Claro que não são apenas sete domingos. O decreto inclui outras medidas como a redução de barreiras para a entrada em algumas carreiras (notários e farmacêuticos, por exemplo) e a liberação dos serviços de... ônibus interurbanos. Trata-se de uma agenda que cabe na categoria de liberalizante, mas, vamos reparar, é mais do que modesta — embora mais do que necessária para uma economia que sofre com estagnação e perda de competitividade, num ambiente de elevados custos tributários e trabalhistas. Pois acreditem: o debate parlamentar tomou mais de 200 horas, terminando sem a formação de uma maioria.

É verdade que a agenda vai além disso. Mas está longe de representar a destruição dos benefícios sociais e da forte proteção ao trabalho — como denunciam parlamentares da esquerda e da direita. “Abaixo a austeridade alemã" — tal é o mote.

E a resposta dos governistas é mais ou menos assim: caramba, pessoal, é preciso trabalhar um pouco mais e atrapalhar menos as empresas que querem investir e gerar emprego.

Faz parte de um futuro pacote a eliminação de uma lei que impõe a formação de comitês de trabalhadores, com poderes para arbitrar e regular, em todas as empresas com mais de 50 empregados.

Um número simples mostra o efeito contrário dessa lei: para cada empresa com 50 empregados, há duas com 49. Está na cara: muitas firmas evitam crescer para escapar de uma regra que tolhe e embaraça a atividade.

Não se pode dizer, portanto, que os problemas franceses decorram do excesso de austeridade ou de liberalismo. Há anos que a França não cumpre a meta de equilibrar as contas públicas. É um círculo vicioso: o governo aumenta os gastos, cria benefícios que custam caro (como jornada de trabalho de 34 horas e aposentadorias aos 50 anos) e depois aumenta impostos e impõe regras para obrigar as empresas a um comportamento “mais social".

Verdadeiras reformas liberalizantes foram feitas na Alemanha, isso há mais de dez anos, no governo do social-democrata Gerhard Schroder. Angela Merkel, da Democracia Cristã, que governa desde 2005, beneficiou-se do impulso econômico afinal providenciado pelas reformas que, ao contrário, haviam derrubado Schroder. Não é curioso que Merkel tenha sido eleita com um programa que, na ocasião, poderia ser chamado de antiliberal e antiausteridade?
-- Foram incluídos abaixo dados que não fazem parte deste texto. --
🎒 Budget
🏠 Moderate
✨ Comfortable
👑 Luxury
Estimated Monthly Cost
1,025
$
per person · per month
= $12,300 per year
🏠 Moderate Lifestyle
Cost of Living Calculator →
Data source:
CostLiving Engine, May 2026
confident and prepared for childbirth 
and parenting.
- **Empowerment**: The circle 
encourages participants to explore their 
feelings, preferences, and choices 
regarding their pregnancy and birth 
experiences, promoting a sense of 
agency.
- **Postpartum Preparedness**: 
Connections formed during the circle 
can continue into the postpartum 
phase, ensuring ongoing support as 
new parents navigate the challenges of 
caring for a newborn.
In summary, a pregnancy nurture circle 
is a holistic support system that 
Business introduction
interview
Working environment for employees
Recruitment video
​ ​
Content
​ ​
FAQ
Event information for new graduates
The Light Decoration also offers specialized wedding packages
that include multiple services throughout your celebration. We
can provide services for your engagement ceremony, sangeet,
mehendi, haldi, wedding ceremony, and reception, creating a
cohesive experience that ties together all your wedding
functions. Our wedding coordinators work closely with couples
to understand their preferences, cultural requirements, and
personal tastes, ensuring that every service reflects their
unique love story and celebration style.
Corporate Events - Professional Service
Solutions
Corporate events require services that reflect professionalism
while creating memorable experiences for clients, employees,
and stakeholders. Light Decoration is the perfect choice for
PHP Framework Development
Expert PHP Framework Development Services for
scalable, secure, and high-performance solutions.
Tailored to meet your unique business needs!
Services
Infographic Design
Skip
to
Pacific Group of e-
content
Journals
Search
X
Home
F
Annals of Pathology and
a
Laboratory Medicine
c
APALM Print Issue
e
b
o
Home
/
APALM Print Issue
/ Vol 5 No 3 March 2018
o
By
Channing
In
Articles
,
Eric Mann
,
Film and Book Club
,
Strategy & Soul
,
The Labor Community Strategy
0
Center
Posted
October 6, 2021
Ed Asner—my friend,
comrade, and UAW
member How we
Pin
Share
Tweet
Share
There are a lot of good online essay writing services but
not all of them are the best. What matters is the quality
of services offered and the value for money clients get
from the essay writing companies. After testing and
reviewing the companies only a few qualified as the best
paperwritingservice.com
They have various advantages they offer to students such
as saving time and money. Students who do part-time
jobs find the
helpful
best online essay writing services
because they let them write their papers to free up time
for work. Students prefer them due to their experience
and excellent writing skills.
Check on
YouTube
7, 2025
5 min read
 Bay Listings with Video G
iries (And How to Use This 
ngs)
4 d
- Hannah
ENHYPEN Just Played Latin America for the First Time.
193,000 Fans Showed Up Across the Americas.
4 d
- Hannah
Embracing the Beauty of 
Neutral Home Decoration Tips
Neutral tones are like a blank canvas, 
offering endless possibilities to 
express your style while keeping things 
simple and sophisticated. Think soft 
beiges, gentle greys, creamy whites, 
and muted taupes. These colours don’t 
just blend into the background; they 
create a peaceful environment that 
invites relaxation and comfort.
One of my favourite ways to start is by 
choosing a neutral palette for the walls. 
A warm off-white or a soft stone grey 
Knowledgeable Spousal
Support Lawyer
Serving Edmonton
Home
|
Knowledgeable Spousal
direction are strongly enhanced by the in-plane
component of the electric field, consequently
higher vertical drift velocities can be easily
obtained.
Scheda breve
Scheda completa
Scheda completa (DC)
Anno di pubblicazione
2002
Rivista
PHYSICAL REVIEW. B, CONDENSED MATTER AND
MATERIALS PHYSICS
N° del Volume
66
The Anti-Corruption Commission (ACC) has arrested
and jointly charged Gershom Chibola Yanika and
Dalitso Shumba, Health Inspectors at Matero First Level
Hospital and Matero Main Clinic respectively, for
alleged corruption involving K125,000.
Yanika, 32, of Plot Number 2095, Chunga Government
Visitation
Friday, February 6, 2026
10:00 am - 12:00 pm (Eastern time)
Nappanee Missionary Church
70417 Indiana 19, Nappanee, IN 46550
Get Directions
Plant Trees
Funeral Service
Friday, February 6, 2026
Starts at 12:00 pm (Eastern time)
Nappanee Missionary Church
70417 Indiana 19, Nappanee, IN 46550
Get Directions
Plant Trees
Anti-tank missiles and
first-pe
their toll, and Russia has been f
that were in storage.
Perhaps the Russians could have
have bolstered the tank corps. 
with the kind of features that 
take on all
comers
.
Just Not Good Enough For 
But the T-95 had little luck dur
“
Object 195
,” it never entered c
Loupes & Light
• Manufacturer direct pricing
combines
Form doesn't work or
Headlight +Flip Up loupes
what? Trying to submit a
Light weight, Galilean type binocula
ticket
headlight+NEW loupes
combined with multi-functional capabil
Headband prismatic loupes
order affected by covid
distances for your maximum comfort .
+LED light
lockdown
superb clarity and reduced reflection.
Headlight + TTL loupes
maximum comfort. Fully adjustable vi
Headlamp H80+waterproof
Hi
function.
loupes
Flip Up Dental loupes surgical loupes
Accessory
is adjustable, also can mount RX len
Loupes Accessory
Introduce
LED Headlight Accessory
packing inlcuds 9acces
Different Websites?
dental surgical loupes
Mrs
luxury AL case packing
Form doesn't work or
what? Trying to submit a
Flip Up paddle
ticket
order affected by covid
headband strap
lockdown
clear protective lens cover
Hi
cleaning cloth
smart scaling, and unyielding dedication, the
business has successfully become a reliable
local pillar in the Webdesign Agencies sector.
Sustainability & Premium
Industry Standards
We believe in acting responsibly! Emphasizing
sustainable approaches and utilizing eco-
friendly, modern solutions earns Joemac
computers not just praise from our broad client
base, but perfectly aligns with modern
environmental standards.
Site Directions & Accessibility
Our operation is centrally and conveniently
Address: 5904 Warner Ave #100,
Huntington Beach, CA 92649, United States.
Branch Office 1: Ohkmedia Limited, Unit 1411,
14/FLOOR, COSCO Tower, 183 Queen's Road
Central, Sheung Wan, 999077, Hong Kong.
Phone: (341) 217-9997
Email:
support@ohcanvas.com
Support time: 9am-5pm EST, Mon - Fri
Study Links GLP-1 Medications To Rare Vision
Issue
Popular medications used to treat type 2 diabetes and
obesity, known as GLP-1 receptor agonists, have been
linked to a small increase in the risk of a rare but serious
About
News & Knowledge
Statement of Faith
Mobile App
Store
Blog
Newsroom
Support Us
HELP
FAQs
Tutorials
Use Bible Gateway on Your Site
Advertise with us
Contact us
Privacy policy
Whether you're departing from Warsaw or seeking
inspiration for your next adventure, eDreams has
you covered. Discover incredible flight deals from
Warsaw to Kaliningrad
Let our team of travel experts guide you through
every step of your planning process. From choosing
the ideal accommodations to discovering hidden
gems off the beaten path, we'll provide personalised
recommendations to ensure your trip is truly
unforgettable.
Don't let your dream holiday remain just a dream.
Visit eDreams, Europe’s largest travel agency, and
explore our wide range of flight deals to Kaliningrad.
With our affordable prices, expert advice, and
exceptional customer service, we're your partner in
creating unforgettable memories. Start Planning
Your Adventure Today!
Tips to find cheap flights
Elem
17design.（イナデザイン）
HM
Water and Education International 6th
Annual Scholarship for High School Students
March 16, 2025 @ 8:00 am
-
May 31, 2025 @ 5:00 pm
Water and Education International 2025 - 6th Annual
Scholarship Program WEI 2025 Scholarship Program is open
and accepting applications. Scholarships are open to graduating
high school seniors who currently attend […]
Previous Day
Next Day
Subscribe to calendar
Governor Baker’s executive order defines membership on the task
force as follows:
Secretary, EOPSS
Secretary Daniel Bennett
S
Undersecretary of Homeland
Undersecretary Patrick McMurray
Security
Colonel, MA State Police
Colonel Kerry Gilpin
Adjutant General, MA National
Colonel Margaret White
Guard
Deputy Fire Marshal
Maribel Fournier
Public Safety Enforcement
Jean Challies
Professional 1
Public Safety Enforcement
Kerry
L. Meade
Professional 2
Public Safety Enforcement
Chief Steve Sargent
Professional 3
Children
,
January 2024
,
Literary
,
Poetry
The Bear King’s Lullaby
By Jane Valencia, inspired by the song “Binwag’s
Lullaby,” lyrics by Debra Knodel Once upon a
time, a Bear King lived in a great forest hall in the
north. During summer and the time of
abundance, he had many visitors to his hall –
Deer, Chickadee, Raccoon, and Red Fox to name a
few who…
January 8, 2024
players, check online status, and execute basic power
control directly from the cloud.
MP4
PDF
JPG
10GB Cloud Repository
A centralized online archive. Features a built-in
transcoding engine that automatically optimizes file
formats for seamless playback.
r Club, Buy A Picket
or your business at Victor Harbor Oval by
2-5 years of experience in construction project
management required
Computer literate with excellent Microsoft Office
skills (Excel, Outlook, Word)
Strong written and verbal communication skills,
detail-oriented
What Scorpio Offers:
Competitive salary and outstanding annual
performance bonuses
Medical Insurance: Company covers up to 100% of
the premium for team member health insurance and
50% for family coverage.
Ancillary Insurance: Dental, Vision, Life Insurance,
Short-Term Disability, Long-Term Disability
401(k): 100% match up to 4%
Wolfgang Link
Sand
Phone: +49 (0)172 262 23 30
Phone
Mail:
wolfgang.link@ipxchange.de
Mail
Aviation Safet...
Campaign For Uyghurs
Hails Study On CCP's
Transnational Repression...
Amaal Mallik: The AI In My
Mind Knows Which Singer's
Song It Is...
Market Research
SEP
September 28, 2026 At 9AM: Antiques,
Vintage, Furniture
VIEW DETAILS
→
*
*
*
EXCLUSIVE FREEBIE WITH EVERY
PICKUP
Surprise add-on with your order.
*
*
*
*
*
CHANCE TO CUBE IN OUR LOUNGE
Não é curioso que um socialista francês possa cair acusado de liberalismo e austeridade?

Não é curioso que a proposta antiliberal e antiausteridade reúna as extremas esquerda e direita?

Tudo isso para dizer o seguinte: em toda parte e toda vez que os políticos procuram maneiras de fugir de algumas verdades, o resultado é a confusão do debate e a trapaça com os eleitores.

Os governos gregos, de socialistas a conservadores, vêm tomando empréstimos e recebendo ajuda econômica de seus pares europeus há décadas. Nesse período, gastaram por conta, alimentaram déficits nas contas públicas e externas, enquanto distribuíam benefícios e vantagens para a clientela eleitoral. E agora vêm dizer que é tudo culpa da austeridade alemã.

Não há política de austeridade que seja leve. Mas também nenhum país precisa de austeridade se não tiver feito uma lambança antes. E se tiver feito, a austeridade sempre vem, por bem ou por mal, mais ou menos dolorido, conforme o tamanho da gastança anterior.

Ou alguém acha que o ministro Joaquim Levy precisaria aumentar impostos e cortar gastos se não tivesse havido a lambança anterior de Guido Mantega. Mas mesmo Levy, com toda sua autoridade e credibilidade, não conseguirá avançar se não tiver apoio e respaldo do resto do governo, a começar pela presidente Dilma, dona da política anterior.

É até mais complicado do que sete domingos.